Sugar Pills

by Dr. Thomas deHoop – Kalispell OB/GYN

Question:   I am currently on oral contraception and a friend of mine told me that I could avoid having my period by beginning a new packet of pills on the day that I would normally be starting “sugar pills” at the end of the pack.  Is this true?


Answer:  Your friend is correct. You can take active pills continuously and avoid menses for an indefinite period of time.  Most monthly oral contraceptive  pills ( OCPs) have 21 days of active pills and 7 days of a  placebo or “sugar” pill.The function of the placebo pill is to stop all the hormonal support to the lining of the uterus so it will shed.  Continuing to take active pills ( the first 21 days) of combination ( estrogen and progesterone) OCPs beyond 21 days can extend the time between periods and be done safely.  By taking only the active pills, you support the lining of the uterus until you decide to stop for a week.  This is the idea behind several OCPs on the market that have 9 weeks of active pills and 7 days of placebo or “sugar”pills.

If you are doing this with a monthly pill, it is important that you use a pill brand that has the same amount of hormones for each of the first 21 days ( monophasic pills).  Multiphasic pills change the amount of hormones during each week of the first 21; taking the pills for more than 21 days means you will have varying amounts of hormones each week which may lead to breakthrough bleeding.  Since you will be starting a new pack every three weeks, you need to make sure you have enough pills every month.  The best way is to have your provider write a prescription for the pills to be taken continuously.  You will need 4 packs every 3 months.
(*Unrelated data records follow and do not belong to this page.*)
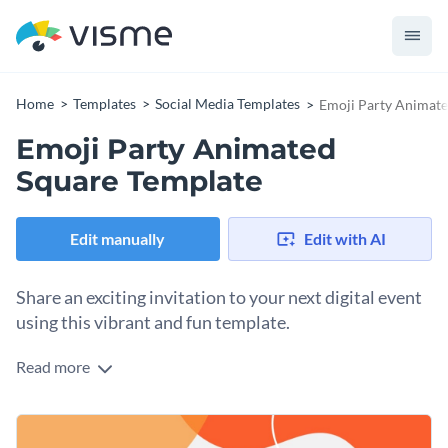
Home
Templates
Social Media Templates
Emoji Party Animate
Emoji Party Animated
Square Template
Edit manually
Edit with AI
Share an exciting invitation to your next digital event
using this vibrant and fun template.
Read more
Eager to host a fun, interactive virtual gathering with your
community? This template does the trick. It features a clean
white background accented by bold, organic orange shapes
Change colors, fonts and more to fit your branding
and waves that energize your invitation. An iconic orange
Controlling the timing of when periods occur is one of the non-contraceptive benefits of oral contraceptive pills (OCPs).  Other benefits include a reduction in ovarian cancer, uterine cancer, pelvic infection, painful periods, heavy bleeding, and benign breast disease.  With monophasic pills, you can continue taking active pills for up to 6 to 9 weeks before breakthrough bleeding may occur.  Every woman responds differently and will have breakthrough bleeding after a variable amount of time. Most studies have shown that most women will not experience breakthrough bleeding up to 9 weeks of active pills.  You can extend past this, but expect that you may have some breakthrough bleeding.  If breakthrough bleeding occurs, you can stop and take the placebo pills for 7 days and start a period that will bring you back to baseline.

To make sure that the pill doesn’t fail, you should make sure that you don’t take the placebo or “sugar” pills for more than 7 days.  These pills at the end of a pack don’t have any hormones that suppress ovulation which is why a period occurs.  If you take these for more than 7 days, you increase the chance that ovulation and pregnancy can occur.

To make sure you are on the right pill, and there are no contraindications to continuous pill usage, you should discuss this with your healthcare provider before making a change.

PLEASE NOTE: This information is not intended to be medical advice.  It is general health information and does not take into account your particular health status nor is it a substitute for personal medical care.  Kalispell OB/GYN shall not be liable for any damages arising out of the use of the content herein.